My dad's drinking in the evenings is triggering - not my alcoholism, but that small scared child who recognized when the abuse was about to commence. He drinks in the evenings, passes out for an hour, misses out on the time he says he was looking forward to spending with his grandchildren, rinse and repeat. You all know the cycle.

This evening and a few glasses in, he bullied my mom for not pouring my sister a glass of chardonnay when she arrived from her grueling job at the hospital. His tone of voice, his mannerisms and vicious speech, all familiar and triggering, finally caused eruption in me. I told him to stop bullying my mother who tried, as usual, to downplay what was happening. All the trauma, all the hurt and anger came out. Cross words were spoken, him drunk and trying to bat away my accusations by deflecting onto me, me telling him he is bringing the same abuse we grew up with in the house where his grandchildren are. I won't go into every word spoken. What I will say is I feel raw, exposed and livid. And I am decided that my life is better when he is not around me.

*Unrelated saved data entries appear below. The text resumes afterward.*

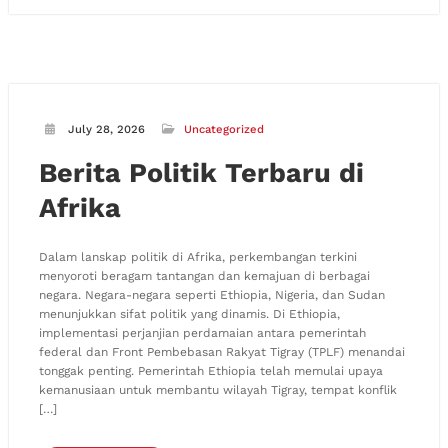
July 28, 2026
Uncategorized
Berita Politik Terbaru di
Afrika
Dalam lanskap politik di Afrika, perkembangan terkini
menyoroti beragam tantangan dan kemajuan di berbagai
negara. Negara-negara seperti Ethiopia, Nigeria, dan Sudan
menunjukkan sifat politik yang dinamis. Di Ethiopia,
implementasi perjanjian perdamaian antara pemerintah
federal dan Front Pembebasan Rakyat Tigray (TPLF) menandai
tonggak penting. Pemerintah Ethiopia telah memulai upaya
kemanusiaan untuk membantu wilayah Tigray, tempat konflik
[…]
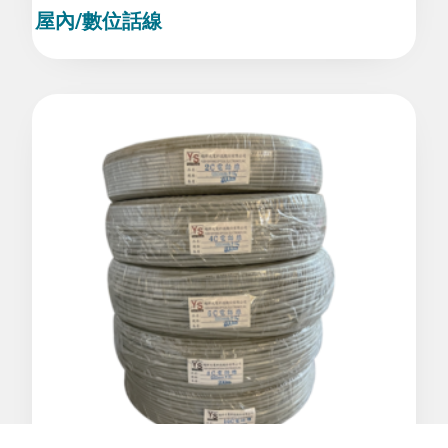
屋內/數位話線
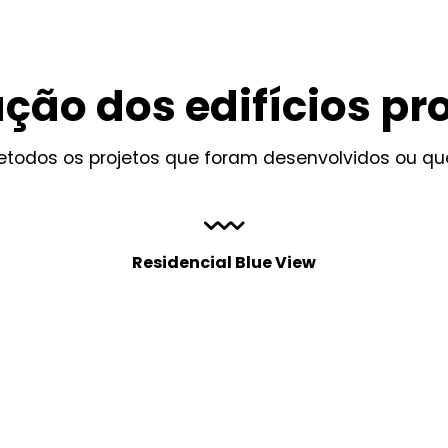
ação dos edifícios pr
detodos os projetos que foram desenvolvidos ou q
Residencial Blue View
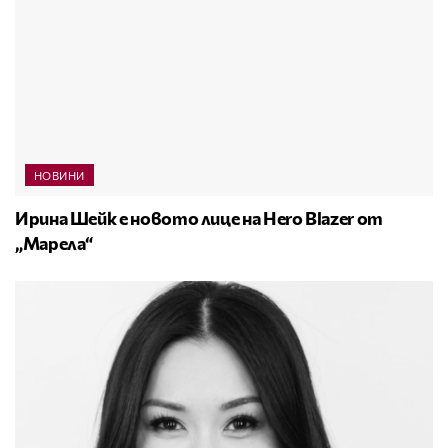
НОВИНИ
Ирина Шейк е новото лице на Hero Blazer от
„Марела“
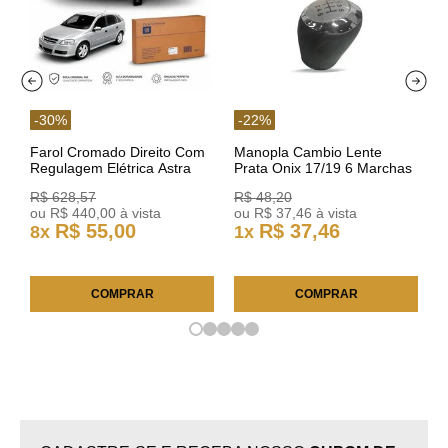
-
30
%
-
22
%
Farol Cromado Direito Com
Manopla Cambio Lente
Regulagem Elétrica Astra
Prata Onix 17/19 6 Marchas
03/11 93378018 Original GM
301421 Reviam
R$
628
,
57
R$
48
,
20
ou
R$
440
,
00
à vista
ou
R$
37
,
46
à vista
R$
55
,
00
R$
37
,
46
8
x
1
x
COMPRAR
COMPRAR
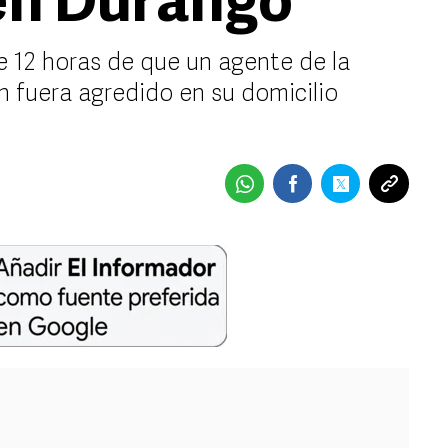
 en Durango
e 12 horas de que un agente de la
n fuera agredido en su domicilio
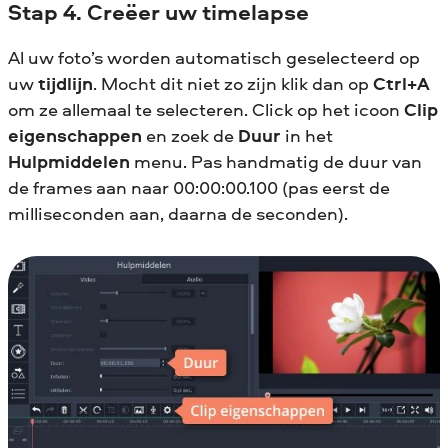
Stap 4. Creëer uw timelapse
Al uw foto’s worden automatisch geselecteerd op
uw
tijdlijn
. Mocht dit niet zo zijn klik dan op
Ctrl+A
om ze allemaal te selecteren. Click op het icoon
Clip
eigenschappen
en zoek de
Duur
in het
Hulpmiddelen
menu. Pas handmatig de duur van
de frames aan naar 00:00:00.100 (pas eerst de
milliseconden aan, daarna de seconden).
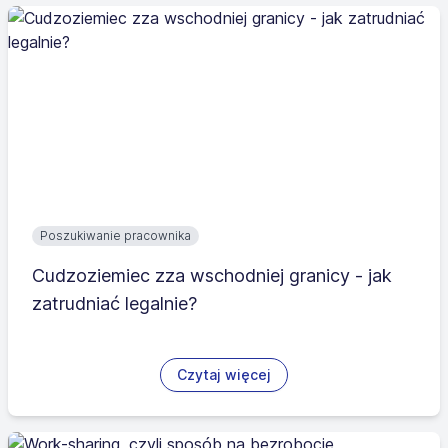
Poszukiwanie pracownika
Cudzoziemiec zza wschodniej granicy - jak
zatrudniać legalnie?
Czytaj więcej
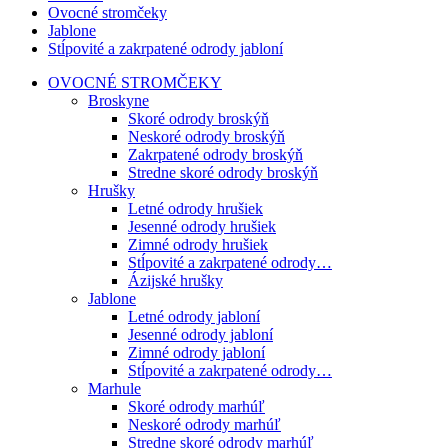
Ovocné stromčeky
Jablone
Stĺpovité a zakrpatené odrody jabloní
OVOCNÉ STROMČEKY
Broskyne
Skoré odrody broskýň
Neskoré odrody broskýň
Zakrpatené odrody broskýň
Stredne skoré odrody broskýň
Hrušky
Letné odrody hrušiek
Jesenné odrody hrušiek
Zimné odrody hrušiek
Stĺpovité a zakrpatené odrody…
Ázijské hrušky
Jablone
Letné odrody jabloní
Jesenné odrody jabloní
Zimné odrody jabloní
Stĺpovité a zakrpatené odrody…
Marhule
Skoré odrody marhúľ
Neskoré odrody marhúľ
Stredne skoré odrody marhúľ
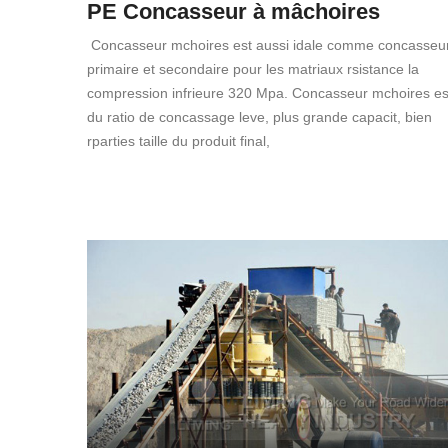
PE Concasseur à mâchoires
Concasseur mchoires est aussi idale comme concasseu
primaire et secondaire pour les matriaux rsistance la
compression infrieure 320 Mpa. Concasseur mchoires es
du ratio de concassage leve, plus grande capacit, bien
rparties taille du produit final,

So I am resolved right now to stop contact and avoid him. It hurts, despite how angry and resentful I am, but I want to move on and forward, and I cannot do that when he is drinking and bullying still. He will not accept accountability for his behavior and I cannot force him to. So I feel that is my only option and it is the right one to take.

Has anyone else had to create distance from a parent? I don't know if this is permanent for me, but it's certainly a long-term one. I feel bad because he is my dad, and he will tell you he was a wonderful father but my experience tells me otherwise. I am not punishing him for not being the father I would have liked him to be. I am trying to do what's best for my well-being, and what I know for certain is that being around him makes me unhappy and uncomfortable.

I want to go home this very instant. Thankfully, I have one more day here and then I head home on Wednesday.

Thank you for reading and caring, as always.